Our family belongs to a gay synagogue, so most of the parents who attend the children’s services with their kids are gay. One Yom Kippur our rabbi asked for a show of hands. “Who has two moms?” she asked. “Who has two dads? Who lives with a grandparent or an aunt or uncle? Who has only one mom? One dad?” And so on. The kids kept on raising their hands, one group after another, sometimes giggling, sometimes saying something proud like “ME!” Finally, rabbi Weiss asked: “Who has a mom and a dad?” All the (mostly gay and lesbian) parents in the room raised their hands. And then it hit me: while we are trying to provide our children with alternative views of families, the families we grew up in are almost always the traditional nuclear mom-and-dad model; for most of us, this was and still is our parenting experience.

In our family there are two dads, and a daughter and son (twins) who turned 3 just a few months ago. When I’m asked, it is very easy for me to affirmatively state: Our kids have two dads or, as we say at home, an aba and a daddy. But people always wonder, and people sometimes (especially kids) are brave enough to ask: Do they have a mom?
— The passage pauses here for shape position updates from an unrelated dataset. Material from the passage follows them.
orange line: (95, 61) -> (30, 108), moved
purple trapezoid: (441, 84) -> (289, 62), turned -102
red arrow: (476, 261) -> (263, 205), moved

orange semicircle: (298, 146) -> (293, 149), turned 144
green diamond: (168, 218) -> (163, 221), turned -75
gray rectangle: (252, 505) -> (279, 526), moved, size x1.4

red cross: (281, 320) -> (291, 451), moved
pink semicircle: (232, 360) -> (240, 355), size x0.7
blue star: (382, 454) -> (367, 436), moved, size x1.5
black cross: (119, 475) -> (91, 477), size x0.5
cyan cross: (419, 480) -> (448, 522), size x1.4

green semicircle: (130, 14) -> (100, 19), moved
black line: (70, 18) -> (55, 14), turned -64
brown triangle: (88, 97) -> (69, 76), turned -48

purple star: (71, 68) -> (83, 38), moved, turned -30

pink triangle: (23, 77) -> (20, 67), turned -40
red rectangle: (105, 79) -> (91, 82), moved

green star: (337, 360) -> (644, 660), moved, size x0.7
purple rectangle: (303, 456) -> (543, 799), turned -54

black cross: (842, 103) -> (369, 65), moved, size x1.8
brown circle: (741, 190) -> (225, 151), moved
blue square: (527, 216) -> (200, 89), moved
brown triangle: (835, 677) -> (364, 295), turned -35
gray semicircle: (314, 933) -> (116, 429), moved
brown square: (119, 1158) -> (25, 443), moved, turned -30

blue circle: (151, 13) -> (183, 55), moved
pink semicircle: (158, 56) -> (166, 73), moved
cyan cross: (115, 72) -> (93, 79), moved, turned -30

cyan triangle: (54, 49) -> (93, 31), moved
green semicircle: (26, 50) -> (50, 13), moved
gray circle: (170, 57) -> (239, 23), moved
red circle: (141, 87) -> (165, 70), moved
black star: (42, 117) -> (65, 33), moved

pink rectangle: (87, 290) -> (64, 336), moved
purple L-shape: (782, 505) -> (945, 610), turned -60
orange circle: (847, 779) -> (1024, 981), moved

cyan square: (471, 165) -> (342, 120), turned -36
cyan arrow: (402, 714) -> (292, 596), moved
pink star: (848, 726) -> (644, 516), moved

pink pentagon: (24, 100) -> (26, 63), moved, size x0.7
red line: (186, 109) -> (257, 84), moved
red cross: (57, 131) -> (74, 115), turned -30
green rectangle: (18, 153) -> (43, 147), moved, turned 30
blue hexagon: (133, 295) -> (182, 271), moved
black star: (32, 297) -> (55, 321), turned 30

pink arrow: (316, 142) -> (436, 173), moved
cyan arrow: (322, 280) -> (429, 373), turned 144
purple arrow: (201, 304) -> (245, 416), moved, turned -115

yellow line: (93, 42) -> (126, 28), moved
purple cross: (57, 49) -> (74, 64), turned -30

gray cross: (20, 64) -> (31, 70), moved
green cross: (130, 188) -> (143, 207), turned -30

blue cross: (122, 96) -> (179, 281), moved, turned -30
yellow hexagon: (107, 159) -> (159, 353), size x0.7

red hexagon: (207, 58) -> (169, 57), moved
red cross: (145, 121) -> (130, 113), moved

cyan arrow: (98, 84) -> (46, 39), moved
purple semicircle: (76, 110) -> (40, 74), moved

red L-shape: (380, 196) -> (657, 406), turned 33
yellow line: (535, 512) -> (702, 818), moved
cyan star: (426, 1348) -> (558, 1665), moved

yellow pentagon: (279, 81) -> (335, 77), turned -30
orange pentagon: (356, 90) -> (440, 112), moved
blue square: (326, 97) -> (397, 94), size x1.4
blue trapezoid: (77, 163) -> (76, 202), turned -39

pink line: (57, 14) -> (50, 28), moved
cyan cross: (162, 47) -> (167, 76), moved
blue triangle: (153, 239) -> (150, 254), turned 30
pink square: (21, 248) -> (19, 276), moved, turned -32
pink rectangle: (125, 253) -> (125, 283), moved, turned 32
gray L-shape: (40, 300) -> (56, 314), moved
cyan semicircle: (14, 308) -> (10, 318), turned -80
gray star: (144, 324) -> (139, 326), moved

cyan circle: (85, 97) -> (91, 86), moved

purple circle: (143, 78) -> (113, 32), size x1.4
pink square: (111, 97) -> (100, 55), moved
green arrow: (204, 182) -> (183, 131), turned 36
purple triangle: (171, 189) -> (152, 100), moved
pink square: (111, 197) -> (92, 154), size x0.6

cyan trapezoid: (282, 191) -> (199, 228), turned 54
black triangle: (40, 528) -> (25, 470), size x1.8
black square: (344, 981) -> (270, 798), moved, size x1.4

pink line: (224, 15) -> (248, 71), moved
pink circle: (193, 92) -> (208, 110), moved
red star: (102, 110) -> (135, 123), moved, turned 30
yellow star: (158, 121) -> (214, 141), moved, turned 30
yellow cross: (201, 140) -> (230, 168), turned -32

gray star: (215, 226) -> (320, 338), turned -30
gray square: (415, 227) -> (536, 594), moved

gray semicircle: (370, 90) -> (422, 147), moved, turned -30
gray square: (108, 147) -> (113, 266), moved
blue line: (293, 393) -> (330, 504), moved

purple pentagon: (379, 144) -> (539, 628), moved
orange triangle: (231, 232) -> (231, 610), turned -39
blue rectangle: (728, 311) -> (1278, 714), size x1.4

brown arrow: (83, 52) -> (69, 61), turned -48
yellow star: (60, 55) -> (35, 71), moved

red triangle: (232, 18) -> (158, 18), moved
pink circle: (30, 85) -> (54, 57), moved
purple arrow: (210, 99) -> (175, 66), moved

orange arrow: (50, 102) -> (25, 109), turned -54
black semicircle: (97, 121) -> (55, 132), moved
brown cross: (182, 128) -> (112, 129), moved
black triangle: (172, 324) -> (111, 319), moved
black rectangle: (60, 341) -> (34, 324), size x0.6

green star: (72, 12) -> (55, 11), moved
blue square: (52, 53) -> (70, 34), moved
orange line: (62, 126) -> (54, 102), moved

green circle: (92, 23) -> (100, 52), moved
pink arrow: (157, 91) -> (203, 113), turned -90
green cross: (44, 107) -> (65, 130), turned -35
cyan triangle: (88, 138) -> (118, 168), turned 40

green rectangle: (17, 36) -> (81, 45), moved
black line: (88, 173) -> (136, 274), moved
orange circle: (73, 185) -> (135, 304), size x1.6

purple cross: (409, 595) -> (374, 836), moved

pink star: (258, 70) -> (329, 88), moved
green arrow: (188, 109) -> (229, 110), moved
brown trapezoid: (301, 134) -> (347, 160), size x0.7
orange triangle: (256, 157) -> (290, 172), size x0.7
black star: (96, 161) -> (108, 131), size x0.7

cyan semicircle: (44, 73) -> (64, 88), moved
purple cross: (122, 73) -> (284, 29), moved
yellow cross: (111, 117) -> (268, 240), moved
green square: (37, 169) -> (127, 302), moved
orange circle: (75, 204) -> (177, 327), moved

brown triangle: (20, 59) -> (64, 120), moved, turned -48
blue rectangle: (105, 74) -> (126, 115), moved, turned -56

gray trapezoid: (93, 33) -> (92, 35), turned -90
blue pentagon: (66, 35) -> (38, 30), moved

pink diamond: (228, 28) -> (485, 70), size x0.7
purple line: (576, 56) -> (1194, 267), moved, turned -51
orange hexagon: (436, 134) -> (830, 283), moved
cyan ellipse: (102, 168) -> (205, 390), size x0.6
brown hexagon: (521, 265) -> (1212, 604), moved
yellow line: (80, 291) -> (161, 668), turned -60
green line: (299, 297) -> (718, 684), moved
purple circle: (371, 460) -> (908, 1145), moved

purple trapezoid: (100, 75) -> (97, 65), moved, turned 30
Technically they don’t, our kids were born with the help of a gestational surrogate, which means that we received an anonymous egg donation which together with our sperms was used to create embryos, which were subsequently carried by our friend, who served as the children’s surrogate. Over the years, friends, family and many strangers have suggested that one of these two women must be “the mother.” We answered politely that we call one the egg donor and the other the surrogate, but mostly they seemed unsatisfied by these answers. Usually I think this is just a matter of educating them on our family structure, but sometimes I do attributed it to being insensitive, homophobic, dad-phobic, or mother-centric depending on the person asking and his or her tone. Many people think it is just fine for a same-sex couple to have kids but still believe that a mother is necessary for the healthy development of a child. Others have pointed out that children born using anonymous sperm or egg donation will always wonder about their genetic parent, and that we are depriving them of a right to know their biological mother.

My friends in similar family settings have tried to address these issues in many admirable ways: I have seen fathers asking their children, “Do you have a mom?” just to demonstrate how the kids answer so clearly, “No, I do not; I have two dads!” Others have created strong bonds with women in their lives that the children could identify with as the equivalent of a mother figure: an aunt, grandmother, the surrogate herself, or sometimes a caregiver. When asked, many of us will gladly point you to solid research indicating that children of same-sex couples are just as happy and healthy as children who grow up with a mother and dad. I would be grateful if someone could show this information to my 3-year-old, who was at that moment extremely unhappy about a variety of things: from not being able to play on my iPhone to having to take a bath.

For example, in her book “Modern Families: Parents and Children in New Family Forms,” Dr Susan Golombok says that children of same-sex couples do just as well as children in traditional families. The problems some children face come from outside the family rather than within it and depend very much on where they live. She argues that schools should make an active effort to combat the stigmatization of children in different families. Dr Golombok is currently carrying out a study of children with gay dads who were born with the help of a surrogate. The study should be completed this summer, and the very much anticipated findings will be available shortly after.

In spite of these positive research results, it’s hard not to wonder about the effects of growing up without a mom, and not only that, but with no mother ever having existed. My husband Eric sometimes points out that women used to die in childbirth with terrible frequency, and that even his grandmother never knew her own mother because of this common tragedy. While she was raised by her father and grandmother, she still knew that a woman who was her mother had at least lived at one time and had been known by the people in her life. Our kids wouldn’t be able to imagine a mother. The idea of our kids having nothing but a void where a mother would normally be sometimes kept me up at night.